== Segment start ==
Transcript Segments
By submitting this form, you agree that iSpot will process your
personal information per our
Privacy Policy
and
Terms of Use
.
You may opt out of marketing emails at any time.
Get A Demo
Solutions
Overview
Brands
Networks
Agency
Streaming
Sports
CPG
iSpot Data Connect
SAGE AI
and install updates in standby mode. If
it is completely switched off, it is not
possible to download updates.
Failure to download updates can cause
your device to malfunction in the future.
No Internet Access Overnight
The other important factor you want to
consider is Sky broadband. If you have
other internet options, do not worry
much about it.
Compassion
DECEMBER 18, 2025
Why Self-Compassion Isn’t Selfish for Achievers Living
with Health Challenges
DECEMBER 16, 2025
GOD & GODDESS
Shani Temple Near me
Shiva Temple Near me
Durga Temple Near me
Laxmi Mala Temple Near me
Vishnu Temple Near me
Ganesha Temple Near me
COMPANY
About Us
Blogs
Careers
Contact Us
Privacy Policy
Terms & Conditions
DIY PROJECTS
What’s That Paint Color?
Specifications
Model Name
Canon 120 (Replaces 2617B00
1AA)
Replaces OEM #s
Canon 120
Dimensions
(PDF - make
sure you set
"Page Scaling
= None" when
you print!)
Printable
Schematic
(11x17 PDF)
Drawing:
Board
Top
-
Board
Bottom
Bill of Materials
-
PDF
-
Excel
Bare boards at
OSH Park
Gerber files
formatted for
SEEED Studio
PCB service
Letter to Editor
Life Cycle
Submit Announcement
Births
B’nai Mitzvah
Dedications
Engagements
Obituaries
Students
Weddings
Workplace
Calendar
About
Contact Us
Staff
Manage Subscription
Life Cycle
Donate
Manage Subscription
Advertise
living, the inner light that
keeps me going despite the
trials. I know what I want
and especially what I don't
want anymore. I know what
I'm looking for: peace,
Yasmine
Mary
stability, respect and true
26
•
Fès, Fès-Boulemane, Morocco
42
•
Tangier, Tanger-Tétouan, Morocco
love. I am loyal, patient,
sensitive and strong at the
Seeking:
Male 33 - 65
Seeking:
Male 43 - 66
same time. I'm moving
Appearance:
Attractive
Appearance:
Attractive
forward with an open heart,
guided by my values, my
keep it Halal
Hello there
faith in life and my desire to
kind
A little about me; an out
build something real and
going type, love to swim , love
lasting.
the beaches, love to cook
== Segment end ==
What you are asked to do => Say how many lines of the material contain the word "other". Add nothing to the number.

Completed task => 2